- História da astrobiologia
- A visão aristotélica
- A visão copernicana
- Primeiras idéias de vida extraterrestre
- Objeto de estudo da astrobiologia
- Marte como modelo para estudo e exploração espacial
- As missões
- Existe vida em Marte? A missão
- Missões
- Missão
- A exploração de Marte continua
- Havia água em Marte
- Meteoritos marcianos
- Panspermia, meteoritos e cometas
- Importância da astrobiologia
- Paradoxo de Fermi
- O Programa SETI e a Busca por Inteligência Extraterrestre
- Equação de Drake
- Novos cenários
- Astrobiologia e a exploração dos confins da Terra
- Perspectivas da astrobiologia
- Referências
A astrobiologia ou exobiologia é um ramo da biologia que trata da origem, distribuição e dinâmica da vida no contexto tanto do nosso planeta, como de todo o universo. Poderíamos dizer então que, como ciência, a astrobiologia está para o universo, o que a biologia é para o planeta Terra.
Devido ao amplo espectro de ação da astrobiologia, nela convergem outras ciências como: física, química, astronomia, biologia molecular, biofísica, bioquímica, cosmologia, geologia, matemática, computação, sociologia, antropologia, arqueologia, entre outras.
Figura 1. Interpretação artística da conexão entre a vida e a exploração espacial. Fonte: NASA / Cheryse Triano
A astrobiologia concebe a vida como um fenômeno que pode ser "universal". Lida com seus contextos ou cenários possíveis; seus requisitos e suas condições mínimas; os processos envolvidos; seus processos expansivos; entre outros tópicos. Não se limita à vida inteligente, mas explora todos os tipos de vida possíveis.
História da astrobiologia
A história da astrobiologia talvez remonta aos primórdios da humanidade como espécie e sua capacidade de se questionar sobre o cosmos e a vida em nosso planeta. Daí surgem as primeiras visões e explicações que ainda estão presentes nos mitos de muitos povos hoje.
A visão aristotélica
A visão aristotélica considerava o Sol, a Lua, o resto dos planetas e estrelas, como esferas perfeitas que nos orbitavam, formando círculos concêntricos ao nosso redor.

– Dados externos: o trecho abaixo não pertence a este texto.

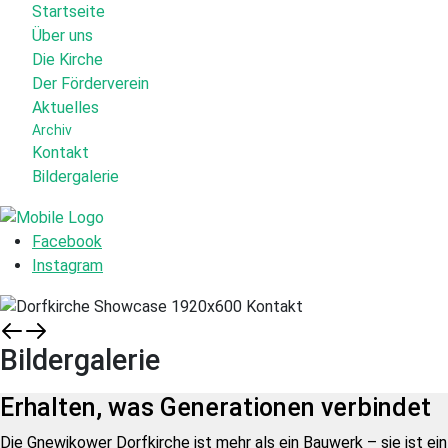
Startseite
Über uns
Die Kirche
Der Förderverein
Aktuelles
Archiv
Kontakt
Bildergalerie
Facebook
Instagram
Bildergalerie
Erhalten, was Generationen verbindet
Die Gnewikower Dorfkirche ist mehr als ein Bauwerk – sie ist ein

Essa visão constituiu o modelo geocêntrico do universo e foi a concepção que marcou a humanidade durante a Idade Média. Provavelmente não poderia ter feito sentido, naquela época, a questão da existência de “habitantes” fora do nosso planeta.
A visão copernicana
Na Idade Média, Nicolás Copérnico propôs seu modelo heliocêntrico, que colocava a Terra como mais um planeta, girando em torno do sol.
Essa abordagem impactou profundamente a maneira como olhamos para o resto do universo e até para nós mesmos, uma vez que nos colocou em um lugar que talvez não fosse tão "especial" quanto pensávamos. Daí a possibilidade da existência de outros planetas semelhantes ao nosso e, com isso, de vida diferente da que conhecemos.
Figura 2. O sistema Heliocêntrico de Copernicus. Fonte: domínio público, via Wikimedia Commons
Primeiras idéias de vida extraterrestre
O escritor e filósofo francês Bernard le Bovier de Fontenelle, já no final do século XVII propunha que a vida poderia existir em outros planetas.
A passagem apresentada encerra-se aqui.